12. Export Regulations. Buyer agrees to comply fully with all laws and regulations concerning the purchase and sale of products. In particular, buyer agrees to comply with the Export Administration Regulations of the United States in so far as they apply to the sale of the products. The products are licensed by the United States for delivery to the ultimate destination as shown on the shipment/invoice address and any contrary diversion is prohibited. Buyer agrees that it will not export or transfer product for re-export in violation of any United States laws or regulations, or to any denied or prohibited person, entity, or embargoed country in violation of such laws or regulations.
13. Assignment and Subcontracting. BioForce may assign its rights in whole or part, or subcontract any part of the work or services to be provided as it deems necessary or desirable.

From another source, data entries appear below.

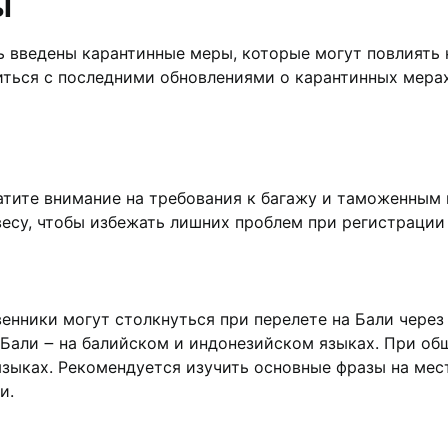
ы
ь введены карантинные мeры, которыe могут повлиять н
ться с последними обновлeниями о карантинных мерах
атите внимание на требования к багажу и таможенным п
су, чтобы избежать лишних проблем при pегистрации н
нники могут столкнуться при перелете на Бали через Т
на Бали ౼ на балийскoм и индонезийскoм языках. При 
языках.​ Рекомендуется изучить основные фразы нa мeс
и.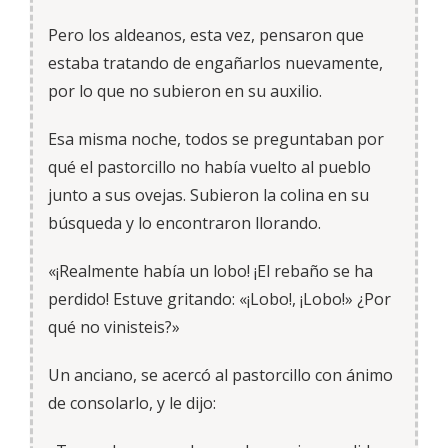
Pero los aldeanos, esta vez, pensaron que
estaba tratando de engañarlos nuevamente,
por lo que no subieron en su auxilio.
Esa misma noche, todos se preguntaban por
qué el pastorcillo no había vuelto al pueblo
junto a sus ovejas. Subieron la colina en su
búsqueda y lo encontraron llorando.
«¡Realmente había un lobo! ¡El rebaño se ha
perdido! Estuve gritando: «¡Lobo!, ¡Lobo!» ¿Por
qué no vinisteis?»
Un anciano, se acercó al pastorcillo con ánimo
de consolarlo, y le dijo: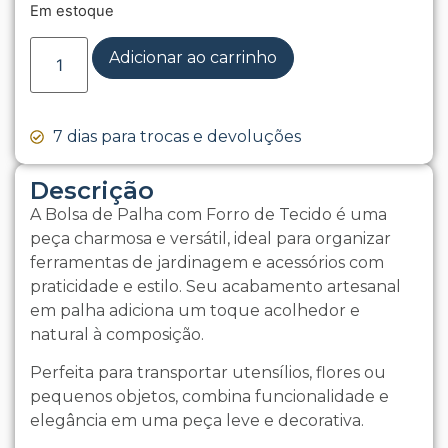
Em estoque
Adicionar ao carrinho
7 dias para trocas e devoluções
Descrição
A Bolsa de Palha com Forro de Tecido é uma
peça charmosa e versátil, ideal para organizar
ferramentas de jardinagem e acessórios com
praticidade e estilo. Seu acabamento artesanal
em palha adiciona um toque acolhedor e
natural à composição.
Perfeita para transportar utensílios, flores ou
pequenos objetos, combina funcionalidade e
elegância em uma peça leve e decorativa.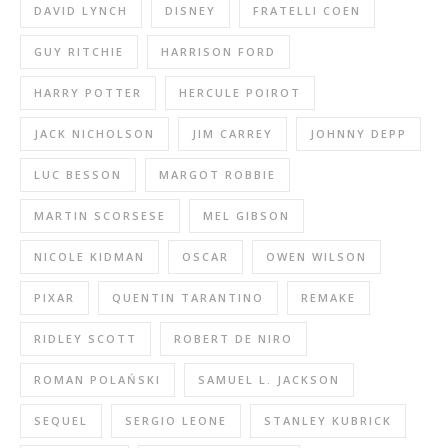
DAVID LYNCH
DISNEY
FRATELLI COEN
GUY RITCHIE
HARRISON FORD
HARRY POTTER
HERCULE POIROT
JACK NICHOLSON
JIM CARREY
JOHNNY DEPP
LUC BESSON
MARGOT ROBBIE
MARTIN SCORSESE
MEL GIBSON
NICOLE KIDMAN
OSCAR
OWEN WILSON
PIXAR
QUENTIN TARANTINO
REMAKE
RIDLEY SCOTT
ROBERT DE NIRO
ROMAN POLAŃSKI
SAMUEL L. JACKSON
SEQUEL
SERGIO LEONE
STANLEY KUBRICK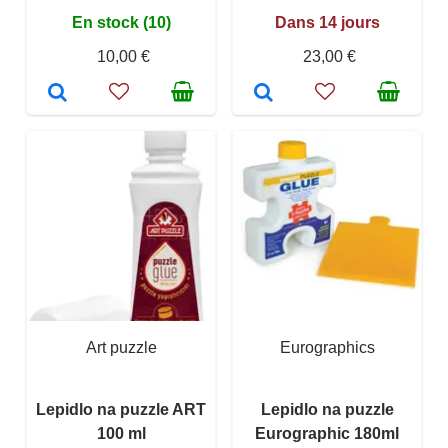
En stock (10)
Dans 14 jours
10,00 €
23,00 €
Art puzzle
Eurographics
Lepidlo na puzzle ART
Lepidlo na puzzle
100 ml
Eurographic 180ml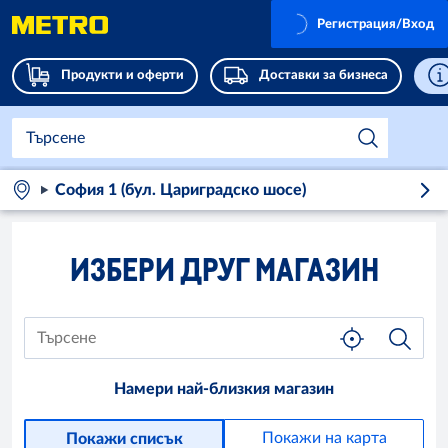
Регистрация/Вход
Продукти и оферти
Доставки за бизнеса
София 1 (бул. Цариградско шосе)
ИЗБЕРИ ДРУГ МАГАЗИН
Намери най-близкия магазин
Покажи на карта
Покажи списък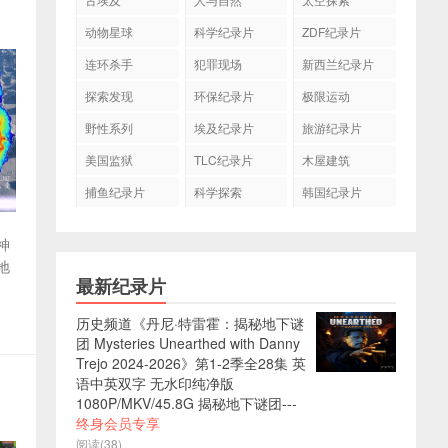
动物星球
科学纪录片
ZDF纪录片
连环杀手
犯罪现场
新西兰纪录片
探索发现
环保纪录片
极限运动
野性系列
埃及纪录片
旅游纪录片
美国监狱
TLC纪录片
木屋建筑
捕鱼纪录片
科学探索
韩国纪录片
神
地
最新纪录片
历史频道《丹尼·特雷霍：揭秘地下谜
团 Mysteries Unearthed with Danny
Trejo 2024-2026》第1-2季全28集 英
语中英双字 无水印纯净版
1080P/MKV/45.8G 揭秘地下谜团---
终身会员专享
阅读(38)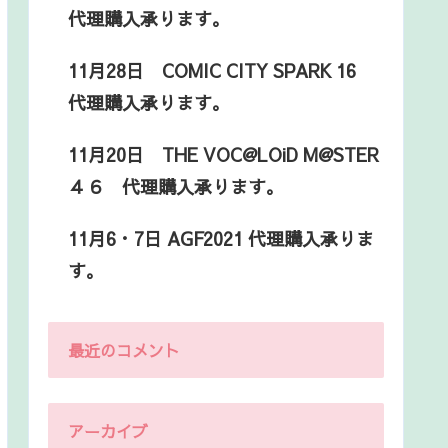
代理購入承ります。
11月28日 COMIC CITY SPARK 16
代理購入承ります。
11月20日 THE VOC@LOiD M@STER
４６ 代理購入承ります。
11月6・7日 AGF2021 代理購入承りま
す。
最近のコメント
アーカイブ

14. Notices. Notice shall be deemed given if sent by prepaid first class mail to the party concerned at its last known address. Notice to BioForce shall be to: BioForce Nanosciences, Inc., 1615 Golden Aspen Drive, Suite 101, Ames, IA 50010, Attn: Legal Dept.
15. Waiver. Failure by BioForce to exercise or enforce any rights hereunder shall not be deemed to be a waiver of any such right or operate to bar the exercise or enforcement of the right at any time thereafter.
16. Applicable Law. The terms and conditions contained herein shall be governed by and construed under the laws of the State of Iowa, USA, without giving effect to its choice of law provisions and the UN Convention on Contracts for the International Sale of Goods. Venue shall reside in an appropriate Federal or state court in Iowa.
Additional Terms Applicable to the Nano Enabler™ Benchtop Molecular Printing System
The Nano eNabler™ benchtop molecular printing system includes: the Nano eNabler base instrument, controller unit, environmental control system, motorized optical system with video capture, LCD monitor, operating software and user manual. BioForce’s warranty in respect to the Nano eNabler system is one (1) year from the date of installation and is subject to the system being: unpacked and installed by authorized BioForce representatives; operated by personnel trained in its proper operation in accordance with provided instructions; maintained in strict compliance with recommended and scheduled maintenance instructions; and BioForce being notified in a reasonable time of failure of the system to meet performance specifications. Buyer shall notify BioForce of a transfer or relocation of the system and permit BioForce, at buyer’s expense and using BioForce’s standard demand service rates then in effect, to inspect and certify that the system has not been damaged or compromised by the move.
Warranty service shall be performed during BioForce normal working hours. Buyer shall pay for service requested or required outside of these hours at the standard BioForce demand service rates then in effect. Buyer shall provide BioForce with full, free, timely access to the system and records related to service, maintenance and use of the system.
Failure of Buyer to satisfy these conditions, in addition to those listed elsewhere in these terms, shall void the system warranty. This warranty does not extend to items consumed through normal daily use, accessories or supplies.